Василий Кузьмич вспомнил, как в июле 1941 года он заскочил на день домой — они стояли тогда в Луге, — по дороге, мимо их дома двигалось нескончаемое, пестрое, жалобно мычащее стадо. Гнали коров из-под Луги, спасали от надвигающихся немцев. В деревне размещались на ночлег погонщики. Рассказывали про обстрелы и бомбежки, про диверсантов-ракетчиков.

Коровы бесились от того, что их не доили, ревели всю ночь. Утром деревенские помогали доить прямо на землю. Земля покрывалась белой пеной, дымилась, пахла молоком.

…По вагонам пошли певцы, двое мальчишек лет по четырнадцати и с ними старик. Они пели жалостливые песенки о том, как дрались на войне солдаты, вспоминая своих любимых, а любимые изменяли им в тылу с интендантами. Пели «Заботу»:

Забота ты, забота, Чужая сторона…

Когда певцы стали переходить в следующий вагон, их остановили в тамбуре.

Что вы, черти, канюкаете, только сердце рвете, — Василий Кузьмич узнал сиплый бас, который говорил про немецкую пушку. — Спели бы чего веселенькое.

Мы не знаем, дяденька, — отозвался испуганно один из певцов.

А вы спойте! Спойте хоть про Стеньку, ну?

Не знаем про Стеньку, пустите! — плачущим голосом опять попросил мальчишка.

Ну, что ты, мил человек, к сироте привязался? — вступился старик, певший с мальчишками.
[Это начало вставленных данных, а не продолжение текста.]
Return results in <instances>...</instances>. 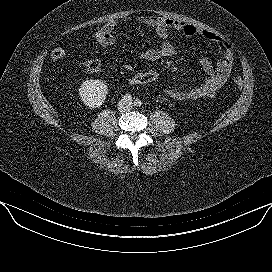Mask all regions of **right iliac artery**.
Masks as SVG:
<instances>
[{
  "mask_svg": "<svg viewBox=\"0 0 272 272\" xmlns=\"http://www.w3.org/2000/svg\"><path fill=\"white\" fill-rule=\"evenodd\" d=\"M123 100L131 101L132 100V95L131 94H125L124 97H123Z\"/></svg>",
  "mask_w": 272,
  "mask_h": 272,
  "instance_id": "1",
  "label": "right iliac artery"
}]
</instances>
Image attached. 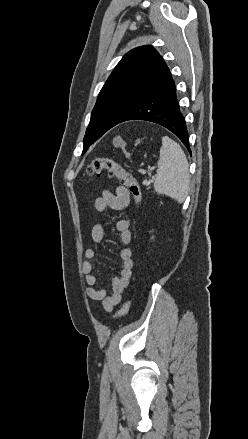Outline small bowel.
Listing matches in <instances>:
<instances>
[{
    "label": "small bowel",
    "mask_w": 248,
    "mask_h": 439,
    "mask_svg": "<svg viewBox=\"0 0 248 439\" xmlns=\"http://www.w3.org/2000/svg\"><path fill=\"white\" fill-rule=\"evenodd\" d=\"M130 203V193L125 186H118L115 192L104 190L102 195L97 197L94 202L95 209L98 212H104L108 208L113 210H122ZM116 229L119 233L120 241L128 245L132 240L130 222L126 218H120L116 221ZM91 239L94 243H101L104 239V227L101 223L95 224L91 230ZM86 260L82 264V271L85 274V283L87 296L97 302H100L103 309L112 312L116 305L122 300V294L128 287L134 262L132 260V251L129 247H123L120 250L122 269L118 276H113L111 281L110 292L103 288H94L98 283V278L94 274L95 265L93 259L96 255L94 248H87L84 252Z\"/></svg>",
    "instance_id": "obj_1"
}]
</instances>
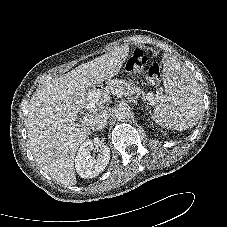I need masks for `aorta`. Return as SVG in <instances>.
Masks as SVG:
<instances>
[{"label":"aorta","instance_id":"aorta-1","mask_svg":"<svg viewBox=\"0 0 227 227\" xmlns=\"http://www.w3.org/2000/svg\"><path fill=\"white\" fill-rule=\"evenodd\" d=\"M132 112L130 108L122 106L115 110V116L119 121H127L131 118Z\"/></svg>","mask_w":227,"mask_h":227}]
</instances>
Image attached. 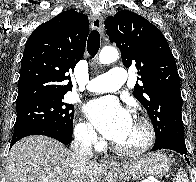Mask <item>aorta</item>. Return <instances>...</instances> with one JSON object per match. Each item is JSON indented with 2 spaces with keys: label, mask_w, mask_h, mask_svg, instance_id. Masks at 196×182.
<instances>
[{
  "label": "aorta",
  "mask_w": 196,
  "mask_h": 182,
  "mask_svg": "<svg viewBox=\"0 0 196 182\" xmlns=\"http://www.w3.org/2000/svg\"><path fill=\"white\" fill-rule=\"evenodd\" d=\"M119 57V53L115 48L105 47L99 54V62L101 64H110L116 61Z\"/></svg>",
  "instance_id": "obj_1"
}]
</instances>
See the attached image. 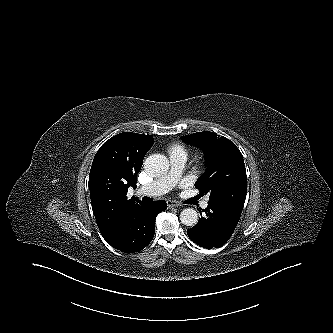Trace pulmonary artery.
Returning a JSON list of instances; mask_svg holds the SVG:
<instances>
[{
	"mask_svg": "<svg viewBox=\"0 0 333 333\" xmlns=\"http://www.w3.org/2000/svg\"><path fill=\"white\" fill-rule=\"evenodd\" d=\"M187 156L181 153L170 155L171 170L164 177L155 180L139 189L138 193L147 196H159L167 193L181 177ZM209 198L202 202V208H207Z\"/></svg>",
	"mask_w": 333,
	"mask_h": 333,
	"instance_id": "e3ab8cb5",
	"label": "pulmonary artery"
}]
</instances>
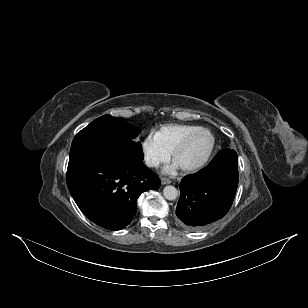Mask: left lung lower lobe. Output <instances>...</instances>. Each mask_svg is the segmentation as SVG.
Masks as SVG:
<instances>
[{
  "label": "left lung lower lobe",
  "instance_id": "0a47b994",
  "mask_svg": "<svg viewBox=\"0 0 308 308\" xmlns=\"http://www.w3.org/2000/svg\"><path fill=\"white\" fill-rule=\"evenodd\" d=\"M238 178L237 153L231 149L218 152L207 167L185 176L176 208L178 223L197 231L224 217L234 200Z\"/></svg>",
  "mask_w": 308,
  "mask_h": 308
}]
</instances>
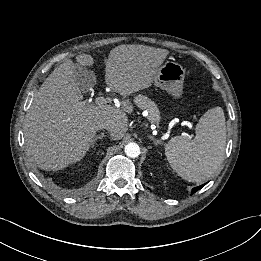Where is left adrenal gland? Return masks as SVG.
Returning a JSON list of instances; mask_svg holds the SVG:
<instances>
[{"label": "left adrenal gland", "mask_w": 261, "mask_h": 261, "mask_svg": "<svg viewBox=\"0 0 261 261\" xmlns=\"http://www.w3.org/2000/svg\"><path fill=\"white\" fill-rule=\"evenodd\" d=\"M148 138H150L155 145L162 144L161 140L156 139L154 136L148 135Z\"/></svg>", "instance_id": "a2214340"}]
</instances>
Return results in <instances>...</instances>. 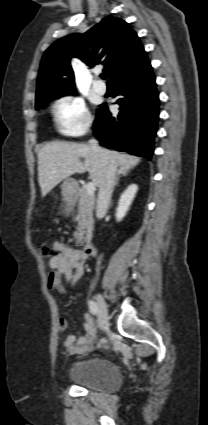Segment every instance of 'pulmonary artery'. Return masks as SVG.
<instances>
[{"label": "pulmonary artery", "instance_id": "pulmonary-artery-1", "mask_svg": "<svg viewBox=\"0 0 208 425\" xmlns=\"http://www.w3.org/2000/svg\"><path fill=\"white\" fill-rule=\"evenodd\" d=\"M93 89H94V91H95V92H97L98 94H105V93H106V91H107V87H106V85H105L103 82H101V81H96V82L93 84Z\"/></svg>", "mask_w": 208, "mask_h": 425}]
</instances>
А ты, дед, помалкивай в бороду, взялся с малыми петь, так хоть научил бы их чему путному! А то ходют, сердце рвут. И так тошно…
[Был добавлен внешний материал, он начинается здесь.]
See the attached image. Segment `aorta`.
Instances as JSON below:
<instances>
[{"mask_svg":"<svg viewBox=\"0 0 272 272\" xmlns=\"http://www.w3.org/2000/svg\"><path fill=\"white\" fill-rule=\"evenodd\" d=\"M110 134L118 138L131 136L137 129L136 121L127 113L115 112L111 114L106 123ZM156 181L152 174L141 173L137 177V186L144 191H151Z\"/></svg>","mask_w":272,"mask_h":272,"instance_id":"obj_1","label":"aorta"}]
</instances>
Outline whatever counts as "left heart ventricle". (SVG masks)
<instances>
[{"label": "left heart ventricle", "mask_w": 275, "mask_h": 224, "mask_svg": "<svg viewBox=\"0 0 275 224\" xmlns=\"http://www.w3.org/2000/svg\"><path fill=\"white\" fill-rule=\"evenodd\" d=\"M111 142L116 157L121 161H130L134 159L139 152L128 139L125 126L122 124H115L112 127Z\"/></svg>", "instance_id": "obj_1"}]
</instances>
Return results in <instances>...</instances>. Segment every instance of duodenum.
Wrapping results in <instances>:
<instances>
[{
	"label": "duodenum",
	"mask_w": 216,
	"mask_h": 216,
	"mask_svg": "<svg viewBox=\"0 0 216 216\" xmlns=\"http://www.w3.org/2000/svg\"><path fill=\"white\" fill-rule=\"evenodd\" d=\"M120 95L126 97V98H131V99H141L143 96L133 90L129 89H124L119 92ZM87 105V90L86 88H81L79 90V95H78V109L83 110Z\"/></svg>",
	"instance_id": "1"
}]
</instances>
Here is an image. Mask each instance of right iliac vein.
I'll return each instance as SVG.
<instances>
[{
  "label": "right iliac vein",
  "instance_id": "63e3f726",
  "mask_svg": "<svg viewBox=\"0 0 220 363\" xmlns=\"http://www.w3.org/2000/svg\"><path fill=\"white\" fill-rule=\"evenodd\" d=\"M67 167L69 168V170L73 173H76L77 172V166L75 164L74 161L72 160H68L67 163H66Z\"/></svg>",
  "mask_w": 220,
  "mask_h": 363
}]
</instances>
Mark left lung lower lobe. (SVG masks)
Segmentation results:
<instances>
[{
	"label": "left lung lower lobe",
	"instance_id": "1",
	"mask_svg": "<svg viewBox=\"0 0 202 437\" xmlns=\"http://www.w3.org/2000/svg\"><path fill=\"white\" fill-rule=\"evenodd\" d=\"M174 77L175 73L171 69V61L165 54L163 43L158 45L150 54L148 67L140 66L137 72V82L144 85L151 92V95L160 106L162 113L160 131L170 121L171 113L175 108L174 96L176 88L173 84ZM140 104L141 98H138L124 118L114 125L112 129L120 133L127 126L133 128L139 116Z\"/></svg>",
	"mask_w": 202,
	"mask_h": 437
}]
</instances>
Дык ить… — хотел что-то сказать дед, но его перебил второй мальчуган:

Дяденька, ты пусти нас, мы споем, только пусти. Колька, давай про Кучеренку!
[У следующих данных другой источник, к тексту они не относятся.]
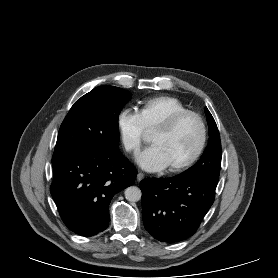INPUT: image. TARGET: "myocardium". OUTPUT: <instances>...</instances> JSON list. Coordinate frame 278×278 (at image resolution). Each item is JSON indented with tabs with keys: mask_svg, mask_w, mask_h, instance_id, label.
<instances>
[{
	"mask_svg": "<svg viewBox=\"0 0 278 278\" xmlns=\"http://www.w3.org/2000/svg\"><path fill=\"white\" fill-rule=\"evenodd\" d=\"M186 118H193L197 121L199 128H200V140H199L196 150L193 152L192 155H190L187 159H185L179 163L168 166V170L170 172H179V171H182V170L190 167L203 154L204 149L206 147L207 138H208V131H207L206 123L200 114L188 110V111L180 112V113L173 115L172 117H170L163 123L159 124L153 130V131H160V132H165V133L171 132Z\"/></svg>",
	"mask_w": 278,
	"mask_h": 278,
	"instance_id": "1",
	"label": "myocardium"
}]
</instances>
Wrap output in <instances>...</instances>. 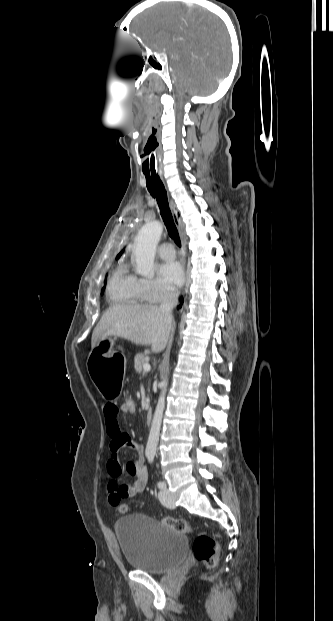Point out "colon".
Segmentation results:
<instances>
[{
	"instance_id": "obj_1",
	"label": "colon",
	"mask_w": 333,
	"mask_h": 621,
	"mask_svg": "<svg viewBox=\"0 0 333 621\" xmlns=\"http://www.w3.org/2000/svg\"><path fill=\"white\" fill-rule=\"evenodd\" d=\"M120 407L123 413L133 415L137 412V401L131 394L123 396L120 399ZM118 510L121 513H125L128 511V506L125 503H120L118 505ZM163 523L182 534H189L192 532L191 525L184 519L165 518ZM219 548L218 542L205 534L198 535L193 543L195 558L202 562L207 568H214L217 566L219 561Z\"/></svg>"
}]
</instances>
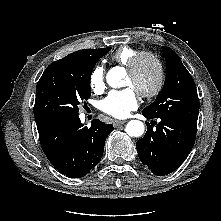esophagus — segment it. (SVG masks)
Returning <instances> with one entry per match:
<instances>
[{"label": "esophagus", "mask_w": 221, "mask_h": 221, "mask_svg": "<svg viewBox=\"0 0 221 221\" xmlns=\"http://www.w3.org/2000/svg\"><path fill=\"white\" fill-rule=\"evenodd\" d=\"M126 121H123V120H115L114 122H113V126L114 127H117V126H119V125H122V124H124Z\"/></svg>", "instance_id": "1"}]
</instances>
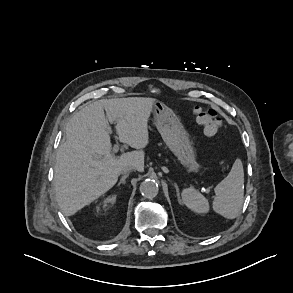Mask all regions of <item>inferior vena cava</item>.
Listing matches in <instances>:
<instances>
[{"mask_svg": "<svg viewBox=\"0 0 293 293\" xmlns=\"http://www.w3.org/2000/svg\"><path fill=\"white\" fill-rule=\"evenodd\" d=\"M135 166L134 165H125L121 168L120 173L121 174H128L129 172H131L132 170H135Z\"/></svg>", "mask_w": 293, "mask_h": 293, "instance_id": "1", "label": "inferior vena cava"}]
</instances>
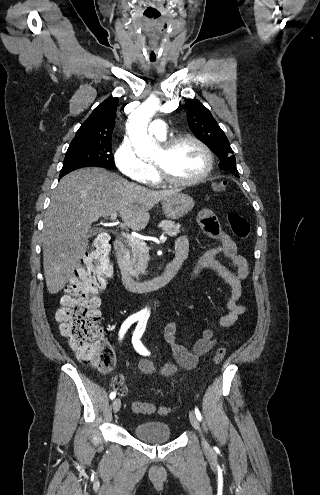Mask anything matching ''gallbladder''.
<instances>
[{"label":"gallbladder","instance_id":"obj_1","mask_svg":"<svg viewBox=\"0 0 320 495\" xmlns=\"http://www.w3.org/2000/svg\"><path fill=\"white\" fill-rule=\"evenodd\" d=\"M98 232H99V229L98 228H92V229L89 230L88 234L91 237V236L96 235Z\"/></svg>","mask_w":320,"mask_h":495}]
</instances>
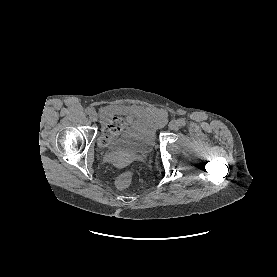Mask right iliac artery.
<instances>
[{"label": "right iliac artery", "mask_w": 277, "mask_h": 277, "mask_svg": "<svg viewBox=\"0 0 277 277\" xmlns=\"http://www.w3.org/2000/svg\"><path fill=\"white\" fill-rule=\"evenodd\" d=\"M85 112L86 114L90 115L92 113V110L90 108H86Z\"/></svg>", "instance_id": "82829eb1"}]
</instances>
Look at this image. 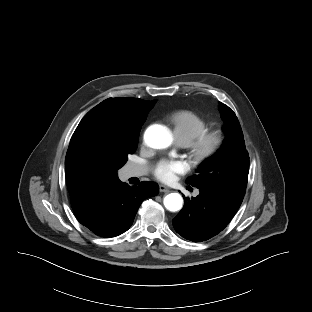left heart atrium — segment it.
Returning <instances> with one entry per match:
<instances>
[{"label": "left heart atrium", "instance_id": "obj_1", "mask_svg": "<svg viewBox=\"0 0 312 312\" xmlns=\"http://www.w3.org/2000/svg\"><path fill=\"white\" fill-rule=\"evenodd\" d=\"M188 170V165L180 160H163L156 167L154 174L163 182H172L178 174Z\"/></svg>", "mask_w": 312, "mask_h": 312}]
</instances>
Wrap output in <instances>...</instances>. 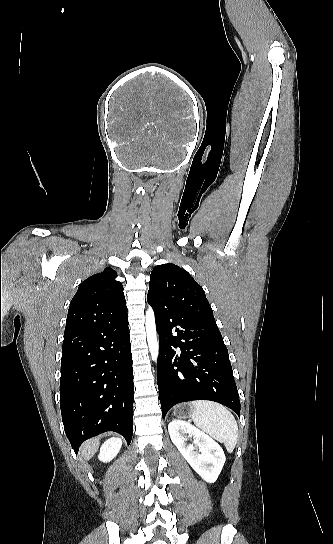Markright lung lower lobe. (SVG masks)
I'll use <instances>...</instances> for the list:
<instances>
[{
	"label": "right lung lower lobe",
	"instance_id": "right-lung-lower-lobe-1",
	"mask_svg": "<svg viewBox=\"0 0 333 544\" xmlns=\"http://www.w3.org/2000/svg\"><path fill=\"white\" fill-rule=\"evenodd\" d=\"M128 314L65 335L60 408L75 453L83 441L115 431L130 443L134 383Z\"/></svg>",
	"mask_w": 333,
	"mask_h": 544
}]
</instances>
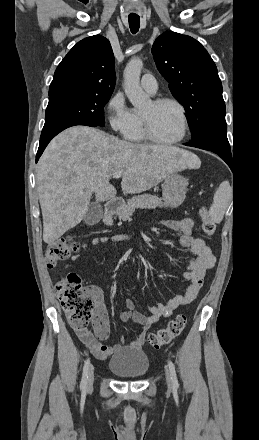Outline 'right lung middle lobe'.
Wrapping results in <instances>:
<instances>
[{
	"label": "right lung middle lobe",
	"instance_id": "dd1d6c3e",
	"mask_svg": "<svg viewBox=\"0 0 259 440\" xmlns=\"http://www.w3.org/2000/svg\"><path fill=\"white\" fill-rule=\"evenodd\" d=\"M111 95L112 93L76 90L50 94L43 128L67 121L105 126L103 108Z\"/></svg>",
	"mask_w": 259,
	"mask_h": 440
}]
</instances>
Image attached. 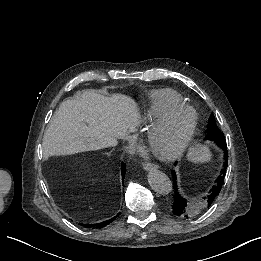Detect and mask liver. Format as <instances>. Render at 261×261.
I'll return each instance as SVG.
<instances>
[{
  "label": "liver",
  "mask_w": 261,
  "mask_h": 261,
  "mask_svg": "<svg viewBox=\"0 0 261 261\" xmlns=\"http://www.w3.org/2000/svg\"><path fill=\"white\" fill-rule=\"evenodd\" d=\"M137 123V109L130 99H110L87 90L60 104L46 130L44 151L73 155L115 147L117 139H125Z\"/></svg>",
  "instance_id": "obj_1"
}]
</instances>
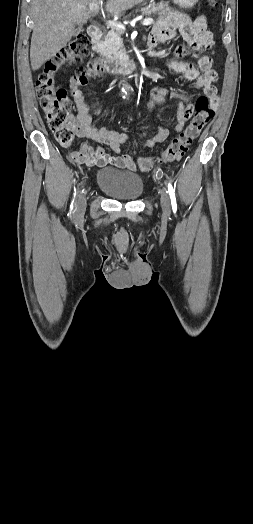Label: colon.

И они вдруг запели, запели быстро, переходя на крик:

По Варшавской железной дороге

Молодой Кучеренка шагал.

Вооруженный наганом и финкой,

Э-эх, такую он песню распевал…

Геть вы, шаромыжники! — заорал мужчина. — Счас в милицию сдам. Распелись… Чтоб больше вас в поезде не видал! А тебе, дед, следующий раз по шее накостыляю, не посмотрю, что старый…

Певцы ушли.

Ты зря, Трофим, дитев обидел. Видать, сироты. Харч себе добывают, — произнес кто-то тихо.

Может, и зря… — со вздохом согласился басовитый мужчина. — Может, и зря… — И потом вдруг, озлившись, заорал: — А может, и не зря! Ты видал, сколько шаромыжников развелось, видал! Ходют по поездам. Видал в Александровке инвалид, как копяшка, папиросками торгует. А морда с вина опухшая. Он же пенсию получает. Для них дома специальные есть!

Они божьи люди! — с укором сказала какая-то женщина, и все смолкли.

Поезд прошел уже Ижору, Татьянино, подбирался, осторожно постукивая, к Гатчине. Повеяло сыростью, хвоей, палым листом…

…Когда Василий Кузьмич шел от станции лесом к Лужкам, совсем стемнело. С реки тянулся туман, начало холодать, лес стоял тихий, величавый и страшноватый. Василий Кузьмич шел быстро, надеясь, что вот-вот увидит огоньки. Но огоньков не было. Стояла глухая, плотная тишина. И скоро в этой тишине услышал Василий Кузьмич такой знакомый с детства негромкий, покойный шум. Это шумела мельница. «Значит, сейчас конец лесу, сейчас уже и деревня», — подумал он. Через пять минут Василий Кузьмич, волнуясь и ускоряя шаг, подходил к деревне.